Ирка недоуменно уставилась на конверт, лежащий на ее кровати, потом на меня и спросила:
– Что это?
– Порнуха, – коротко ответила я.
– Да-а, – изумленно протянула Ирина и быстро стала вынимать содержимое из конверта.
Как только Ирка увидела первые снимки, глаза ее заблестели, и она стала активно перебирать фотографии, то и дело охая и ахая.
Однако, когда Ирка пошла проглядывать снимки по второму кругу, восторгов резко поуменьшилось.

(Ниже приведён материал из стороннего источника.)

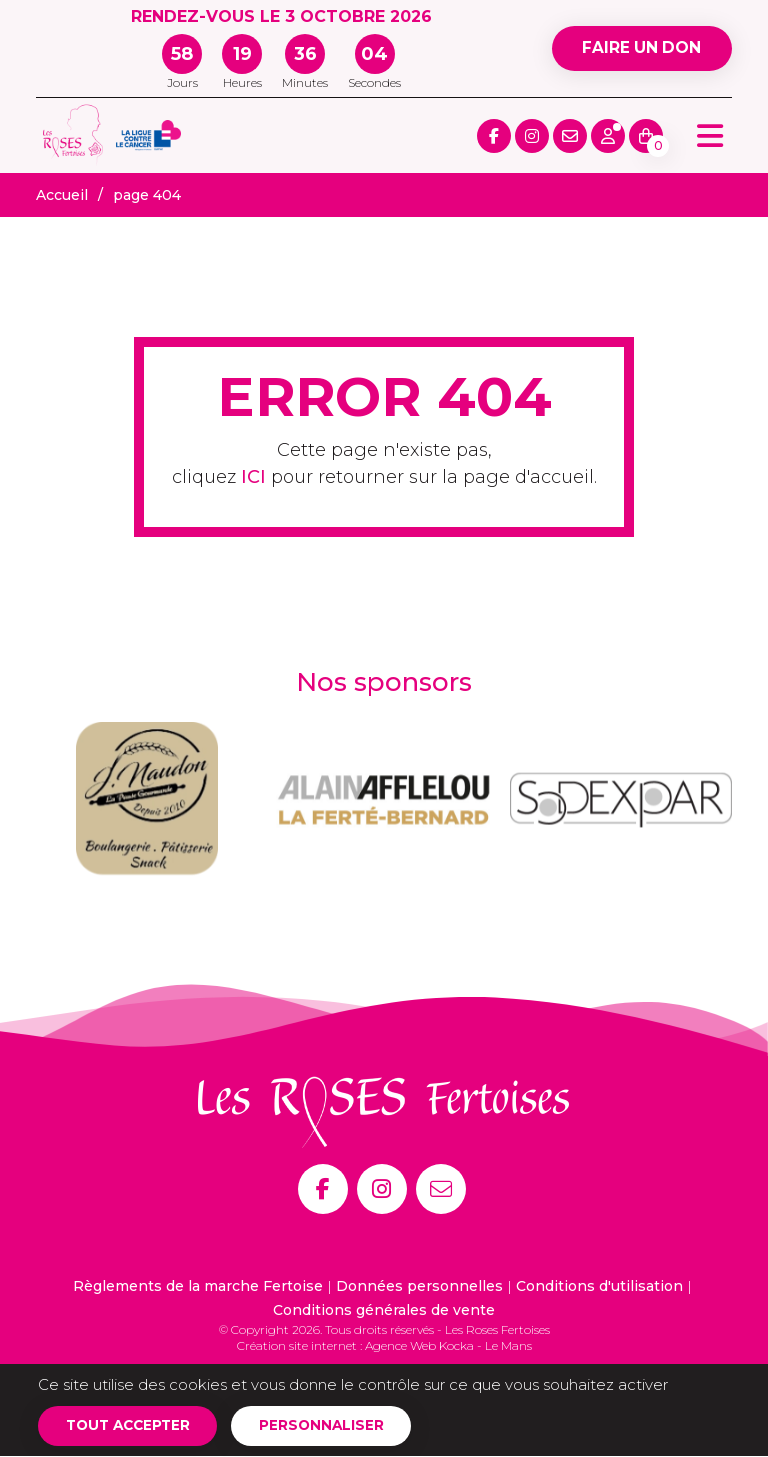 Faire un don (639, 48)
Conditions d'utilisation (599, 1286)
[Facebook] (323, 1189)
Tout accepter (131, 1426)
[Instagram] (382, 1189)
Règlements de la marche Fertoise (198, 1286)
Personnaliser (330, 1426)
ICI (253, 477)
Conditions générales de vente (384, 1310)
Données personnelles (419, 1286)
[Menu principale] (709, 135)
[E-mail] (441, 1189) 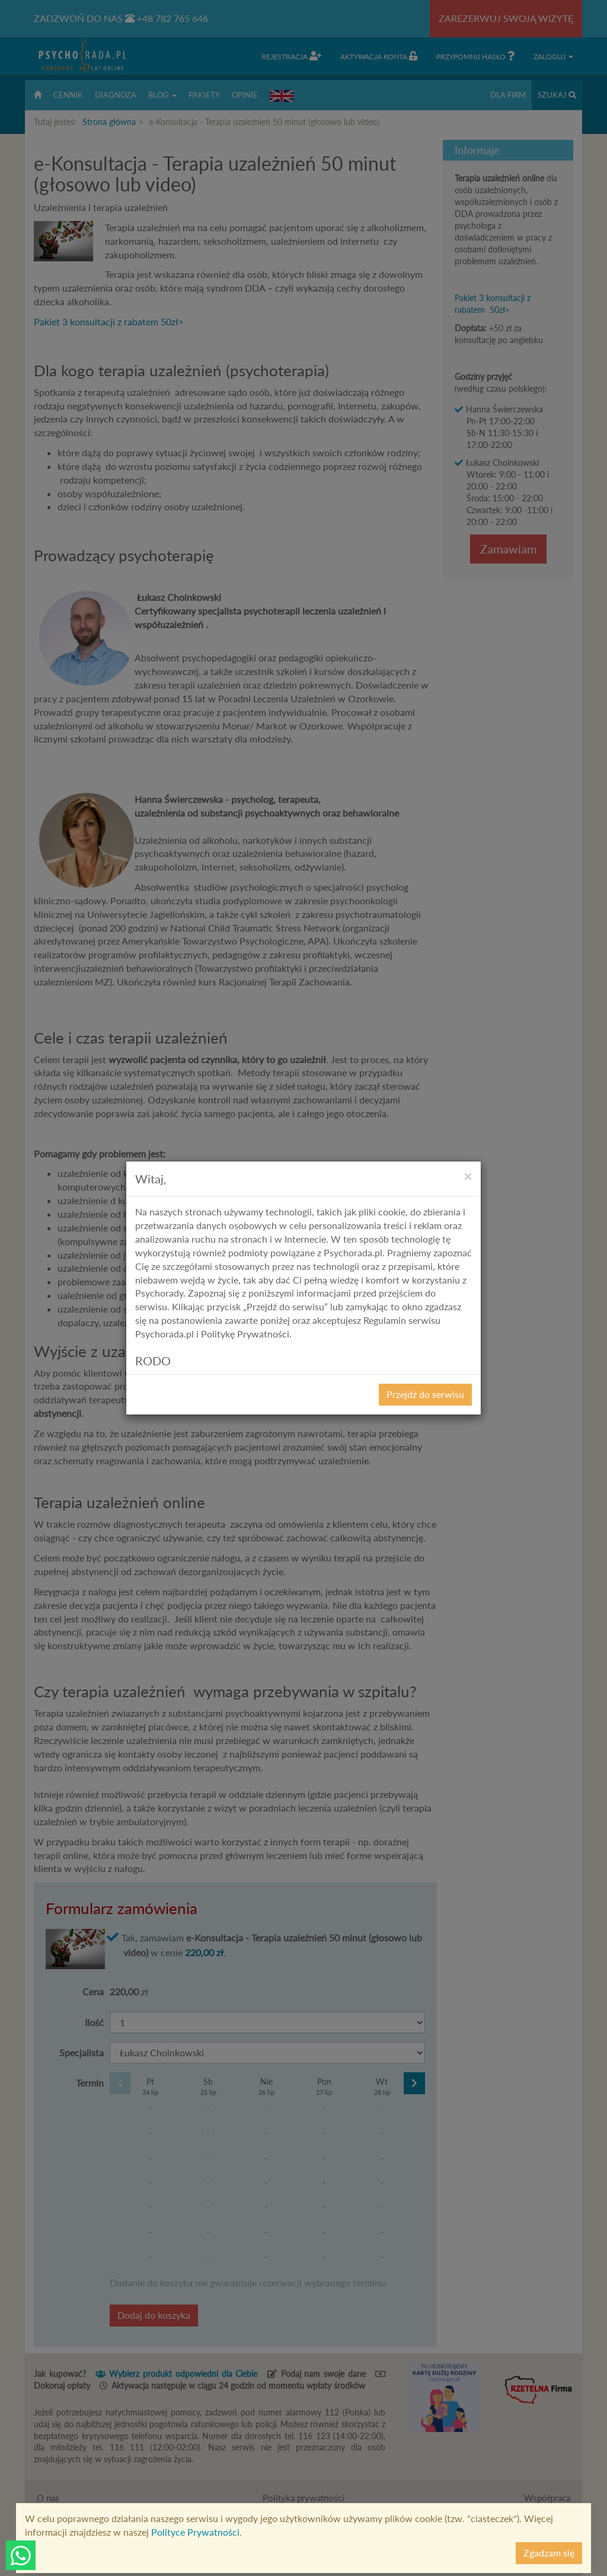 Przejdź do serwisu (425, 1394)
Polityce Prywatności (195, 2531)
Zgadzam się (548, 2552)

– Слушай, – сказала она наконец, уже машинально тасуя колоду фотокарточек. – Это, конечно, порнография, но какая-то не такая. Тетки – еще куда ни шло, есть на что посмотреть, а мужики какие-то старые, рыхловатые, никакого кайфа. И вообще похоже на любительскую съемку, когда по пьяни друг друга трахают и фотографируют. Откуда они у тебя?
– Это не любительская съемка, – ответила я ей. – Снимал профессиональный фотограф, но скрытой камерой. Отсюда такие неудачные ракурсы. И это на самом деле не порнография – это компромат на тех мужиков, которые здесь запечатлены. Ты хоть знаешь, что такое компромат?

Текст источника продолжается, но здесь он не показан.